Previous methods solve feature matching and pose estimation using a two-stage process by first finding matches and then estimating the pose. As they ignore the geometric relationships between the two tasks, they focus on either improving the quality of matches or filtering potential outliers, leading to limited efficiency or accuracy. In contrast, we propose an iterative matching and pose estimation framework (IMP) leveraging the geometric connections between the two tasks: a few good matches are enough for a roughly accurate pose estimation; a roughly accurate pose can be used to guide the matching by providing geometric constraints. To this end, we implement a geometry-aware recurrent attention-based module which jointly outputs sparse matches and camera poses. Specifically, for each iteration, we first implicitly embed geometric information into the module via a pose-consistency loss, allowing it to predict geometry-aware matches progressively. Second, we introduce an \textbf{e}fficient IMP, called EIMP, to dynamically discard keypoints without potential matches, avoiding redundant updating and significantly reducing the quadratic time complexity of attention computation in transformers. Experiments on YFCC100m, Scannet, and Aachen Day-Night datasets demonstrate that the proposed method outperforms previous approaches in terms of accuracy and efficiency.

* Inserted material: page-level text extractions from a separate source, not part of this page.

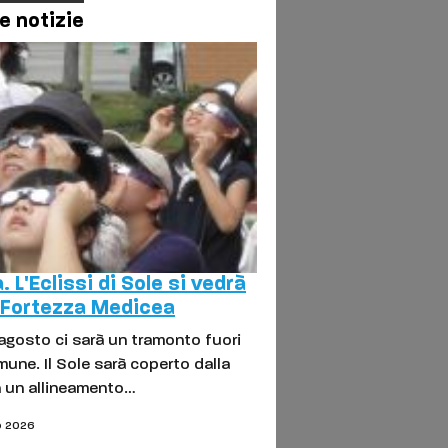
e notizie
. L'Eclissi di Sole si vedrà
a Fortezza Medicea
i agosto ci sarà un tramonto fuori
mune. Il Sole sarà coperto dalla
n un allineamento…
o 2026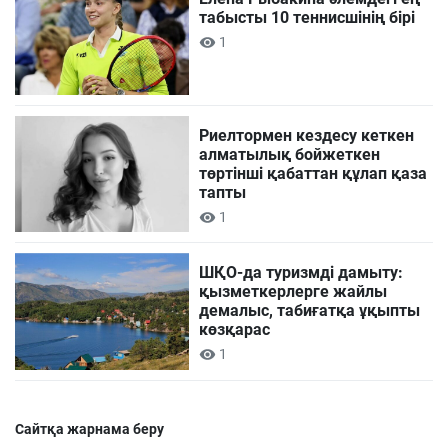
табысты 10 теннисшінің бірі
1
Риелтормен кездесу кеткен
алматылық бойжеткен
төртінші қабаттан құлап қаза
тапты
1
ШҚО-да туризмді дамыту:
қызметкерлерге жайлы
демалыс, табиғатқа ұқыпты
көзқарас
1
Сайтқа жарнама беру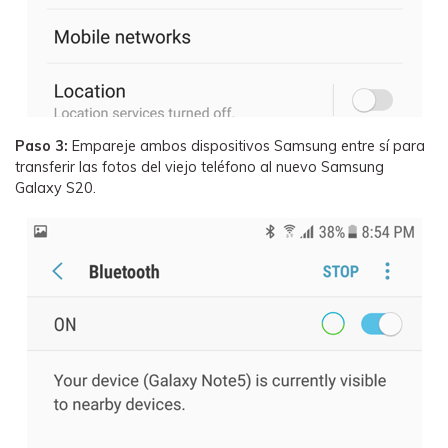
Paso 3:
Empareje ambos dispositivos Samsung entre sí para
transferir las fotos del viejo teléfono al nuevo Samsung
Galaxy S20.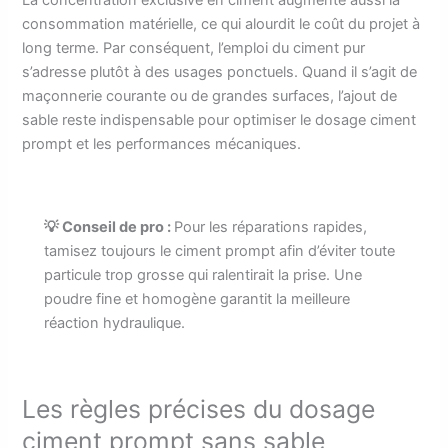
La concentration exclusive en ciment augmente aussi la
consommation matérielle, ce qui alourdit le coût du projet à
long terme. Par conséquent, l’emploi du ciment pur
s’adresse plutôt à des usages ponctuels. Quand il s’agit de
maçonnerie courante ou de grandes surfaces, l’ajout de
sable reste indispensable pour optimiser le dosage ciment
prompt et les performances mécaniques.
💡 Conseil de pro :
Pour les réparations rapides,
tamisez toujours le ciment prompt afin d’éviter toute
particule trop grosse qui ralentirait la prise. Une
poudre fine et homogène garantit la meilleure
réaction hydraulique.
Les règles précises du dosage
ciment prompt sans sable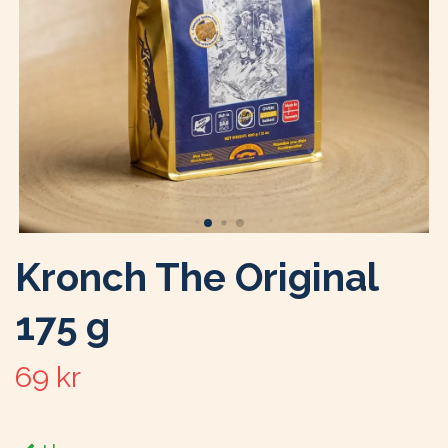
Kronch The Original
175 g
69 kr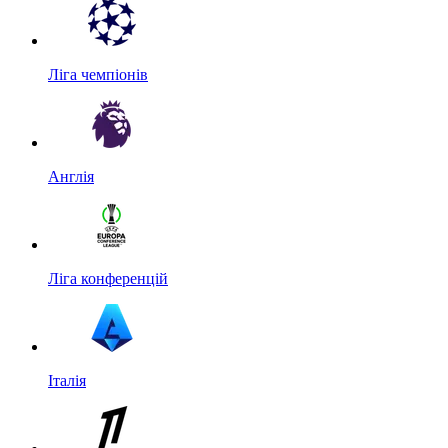
Ліга чемпіонів
Англія
Ліга конференцій
Італія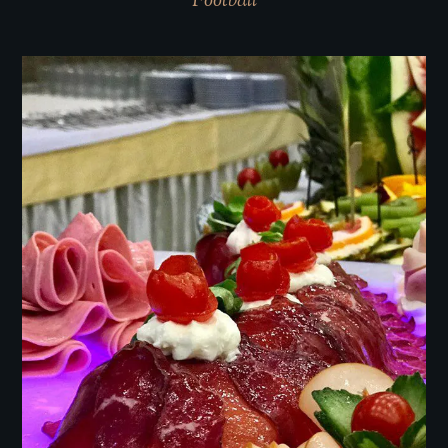
Football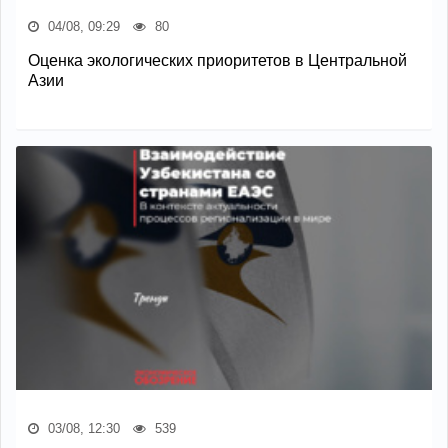
04/08, 09:29
80
Оценка экологических приоритетов в Центральной
Азии
03/08, 12:30
539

翻译：以往方法采用先匹配后估计的两阶段流程处理特征匹配与位姿估计问题，由于忽略了两任务间的几何关联，此类方法要么着重提升匹配质量，要么专注于滤除潜在异常值，导致效率或精度受限。为此，我们提出迭代匹配与位姿估计框架（IMP），利用两任务间的几何纽带：少量优质匹配足以获得粗略的精确位姿估计，而粗略精确的位姿又可提供几何约束以指导匹配过程。基于此，我们设计了几何感知递归注意力模块，能够联合输出稀疏匹配点与相机位姿。具体而言，在每次迭代中，我们首先通过位姿一致性损失将几何信息隐式嵌入模块，使其能渐进预测几何感知匹配点；其次引入高效IMP（EIMP），动态丢弃无潜在匹配点的关键点，避免冗余更新并显著降低Transformer中注意力计算的二次时间复杂度。在YFCC100m、Scannet和Aachen Day-Night数据集上的实验表明，所提方法在准确率和效率上均优于现有方法。